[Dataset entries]
• • • • •

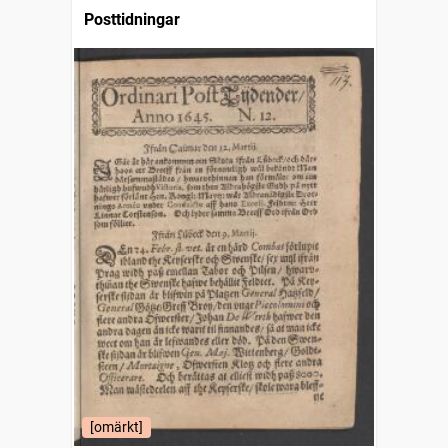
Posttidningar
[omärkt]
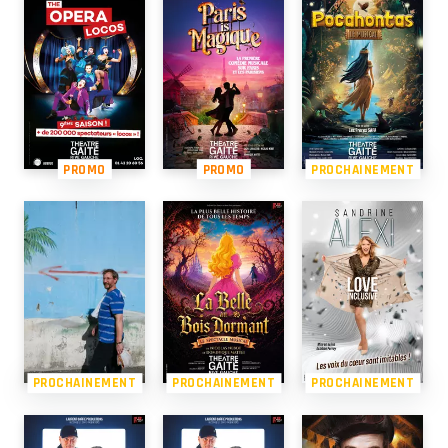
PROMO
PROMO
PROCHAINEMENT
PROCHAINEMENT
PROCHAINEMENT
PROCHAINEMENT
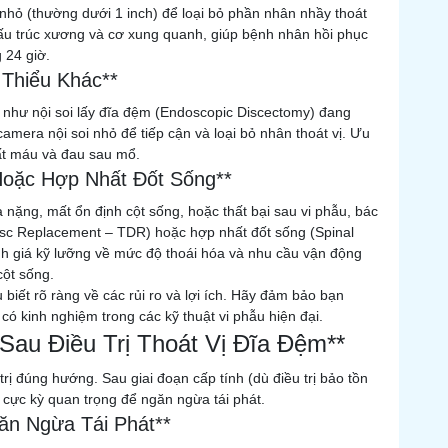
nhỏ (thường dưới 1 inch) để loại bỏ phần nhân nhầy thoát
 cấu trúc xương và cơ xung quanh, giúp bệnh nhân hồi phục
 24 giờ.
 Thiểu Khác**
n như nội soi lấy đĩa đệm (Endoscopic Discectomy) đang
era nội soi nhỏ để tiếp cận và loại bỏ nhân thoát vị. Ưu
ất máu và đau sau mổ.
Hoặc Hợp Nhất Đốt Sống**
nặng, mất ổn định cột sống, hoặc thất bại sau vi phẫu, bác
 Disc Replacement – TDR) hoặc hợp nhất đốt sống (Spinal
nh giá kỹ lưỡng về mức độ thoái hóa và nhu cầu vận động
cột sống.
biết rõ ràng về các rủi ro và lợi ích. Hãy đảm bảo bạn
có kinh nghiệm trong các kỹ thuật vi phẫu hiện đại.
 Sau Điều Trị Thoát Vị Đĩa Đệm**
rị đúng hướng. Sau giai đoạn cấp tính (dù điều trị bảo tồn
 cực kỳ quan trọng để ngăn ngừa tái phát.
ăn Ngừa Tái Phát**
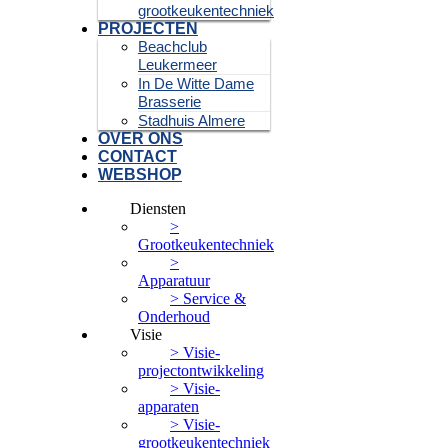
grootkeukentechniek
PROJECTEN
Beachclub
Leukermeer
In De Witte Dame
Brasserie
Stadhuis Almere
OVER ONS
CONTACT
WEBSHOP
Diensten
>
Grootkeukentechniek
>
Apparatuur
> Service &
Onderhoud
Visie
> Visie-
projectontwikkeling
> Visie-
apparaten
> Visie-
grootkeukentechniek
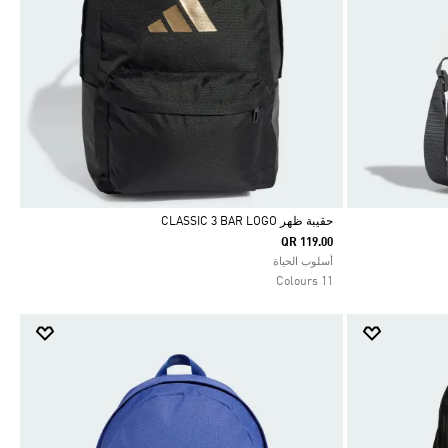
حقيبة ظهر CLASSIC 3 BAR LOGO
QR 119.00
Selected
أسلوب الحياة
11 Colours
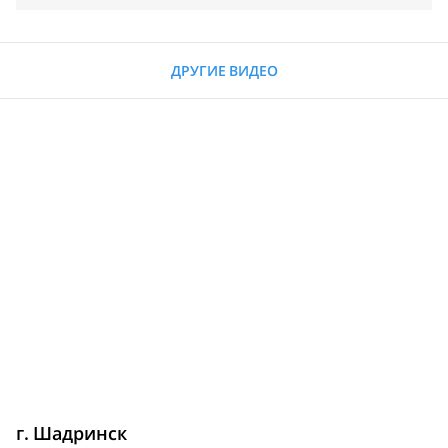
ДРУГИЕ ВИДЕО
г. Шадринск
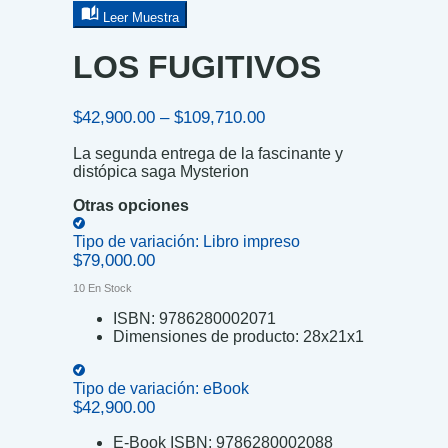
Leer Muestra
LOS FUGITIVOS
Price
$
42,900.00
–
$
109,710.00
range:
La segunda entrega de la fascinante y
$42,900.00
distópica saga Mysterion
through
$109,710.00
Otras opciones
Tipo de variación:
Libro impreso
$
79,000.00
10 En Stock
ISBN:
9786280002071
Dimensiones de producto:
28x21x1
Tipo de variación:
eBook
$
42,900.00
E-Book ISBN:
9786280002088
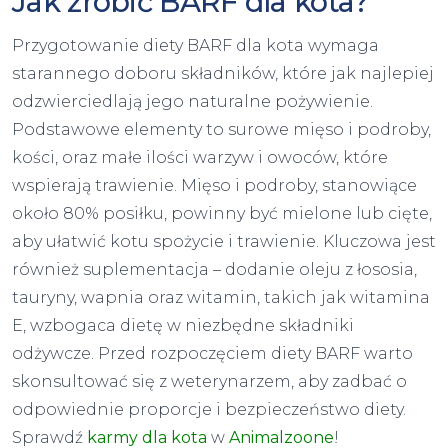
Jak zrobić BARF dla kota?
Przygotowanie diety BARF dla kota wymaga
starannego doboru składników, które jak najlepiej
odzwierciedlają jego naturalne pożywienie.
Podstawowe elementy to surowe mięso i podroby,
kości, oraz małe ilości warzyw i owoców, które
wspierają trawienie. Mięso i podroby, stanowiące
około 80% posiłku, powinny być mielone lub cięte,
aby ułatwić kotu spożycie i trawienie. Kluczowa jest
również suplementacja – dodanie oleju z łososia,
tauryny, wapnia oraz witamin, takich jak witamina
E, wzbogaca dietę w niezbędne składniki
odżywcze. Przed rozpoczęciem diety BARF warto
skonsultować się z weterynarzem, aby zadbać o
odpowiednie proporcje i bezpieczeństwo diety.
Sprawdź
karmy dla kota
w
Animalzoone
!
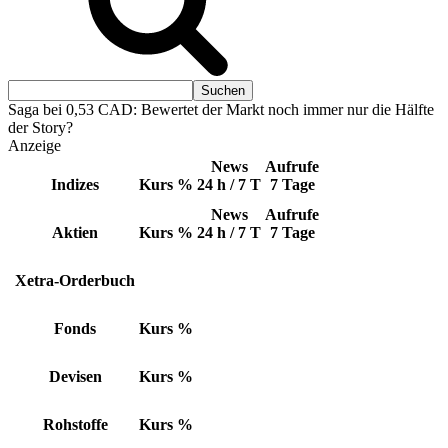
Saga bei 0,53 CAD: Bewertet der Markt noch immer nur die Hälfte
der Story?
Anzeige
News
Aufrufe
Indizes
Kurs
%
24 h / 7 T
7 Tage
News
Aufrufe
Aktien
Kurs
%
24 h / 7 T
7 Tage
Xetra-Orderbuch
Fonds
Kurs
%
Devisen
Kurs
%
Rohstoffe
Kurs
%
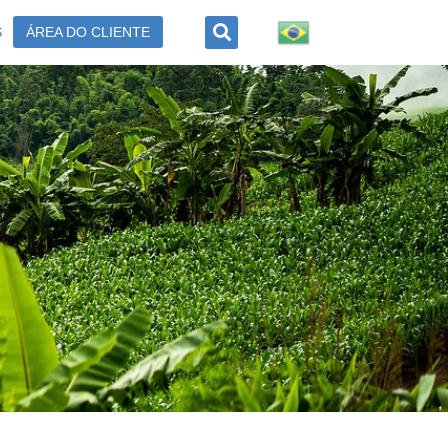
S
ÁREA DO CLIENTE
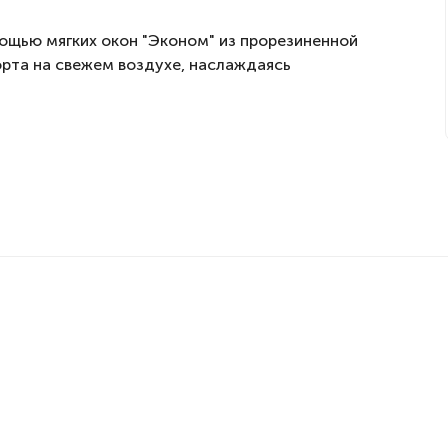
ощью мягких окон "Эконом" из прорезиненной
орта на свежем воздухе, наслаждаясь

• • • • •

* What to produce *
Transcribe each of the records above precisely, with no pictures in the copy.

* Output below *
Posttidningar
[omärkt]
PROMO
PROMO
PROCHAINEMENT
PROCHAINEMENT
PROCHAINEMENT
PROCHAINEMENT
nhỏ (thường dưới 1 inch) để loại bỏ phần nhân nhầy thoát
 cấu trúc xương và cơ xung quanh, giúp bệnh nhân hồi phục
 24 giờ.
 Thiểu Khác**
n như nội soi lấy đĩa đệm (Endoscopic Discectomy) đang
era nội soi nhỏ để tiếp cận và loại bỏ nhân thoát vị. Ưu
ất máu và đau sau mổ.
Hoặc Hợp Nhất Đốt Sống**
nặng, mất ổn định cột sống, hoặc thất bại sau vi phẫu, bác
 Disc Replacement – TDR) hoặc hợp nhất đốt sống (Spinal
nh giá kỹ lưỡng về mức độ thoái hóa và nhu cầu vận động
cột sống.
biết rõ ràng về các rủi ro và lợi ích. Hãy đảm bảo bạn
có kinh nghiệm trong các kỹ thuật vi phẫu hiện đại.
 Sau Điều Trị Thoát Vị Đĩa Đệm**
rị đúng hướng. Sau giai đoạn cấp tính (dù điều trị bảo tồn
 cực kỳ quan trọng để ngăn ngừa tái phát.
ăn Ngừa Tái Phát**
grootkeukentechniek
PROJECTEN
Beachclub
Leukermeer
In De Witte Dame
Brasserie
Stadhuis Almere
OVER ONS
CONTACT
WEBSHOP
Diensten
>
Grootkeukentechniek
>
Apparatuur
> Service &
Onderhoud
Visie
> Visie-
projectontwikkeling
> Visie-
apparaten
> Visie-
grootkeukentechniek
حقيبة ظهر CLASSIC 3 BAR LOGO
QR 119.00
Selected
أسلوب الحياة
11 Colours
ДРУГИЕ ВИДЕО
г. Шадринск
Leer Muestra
LOS FUGITIVOS
Price
$
42,900.00
–
$
109,710.00
range:
La segunda entrega de la fascinante y
$42,900.00
distópica saga Mysterion
through
$109,710.00
Otras opciones
Tipo de variación:
Libro impreso
$
79,000.00
10 En Stock
ISBN:
9786280002071
Dimensiones de producto:
28x21x1
Tipo de variación:
eBook
$
42,900.00
E-Book ISBN:
9786280002088
Jak zrobić BARF dla kota?
Przygotowanie diety BARF dla kota wymaga
starannego doboru składników, które jak najlepiej
odzwierciedlają jego naturalne pożywienie.
Podstawowe elementy to surowe mięso i podroby,
kości, oraz małe ilości warzyw i owoców, które
wspierają trawienie. Mięso i podroby, stanowiące
około 80% posiłku, powinny być mielone lub cięte,
aby ułatwić kotu spożycie i trawienie. Kluczowa jest
również suplementacja – dodanie oleju z łososia,
tauryny, wapnia oraz witamin, takich jak witamina
E, wzbogaca dietę w niezbędne składniki
odżywcze. Przed rozpoczęciem diety BARF warto
skonsultować się z weterynarzem, aby zadbać o
odpowiednie proporcje i bezpieczeństwo diety.
Sprawdź
karmy dla kota
w
Animalzoone
!
Saga bei 0,53 CAD: Bewertet der Markt noch immer nur die Hälfte
der Story?
Anzeige
News
Aufrufe
Indizes
Kurs
%
24 h / 7 T
7 Tage
News
Aufrufe
Aktien
Kurs
%
24 h / 7 T
7 Tage
Xetra-Orderbuch
Fonds
Kurs
%
Devisen
Kurs
%
Rohstoffe
Kurs
%
S
ÁREA DO CLIENTE
ощью мягких окон "Эконом" из прорезиненной
орта на свежем воздухе, наслаждаясь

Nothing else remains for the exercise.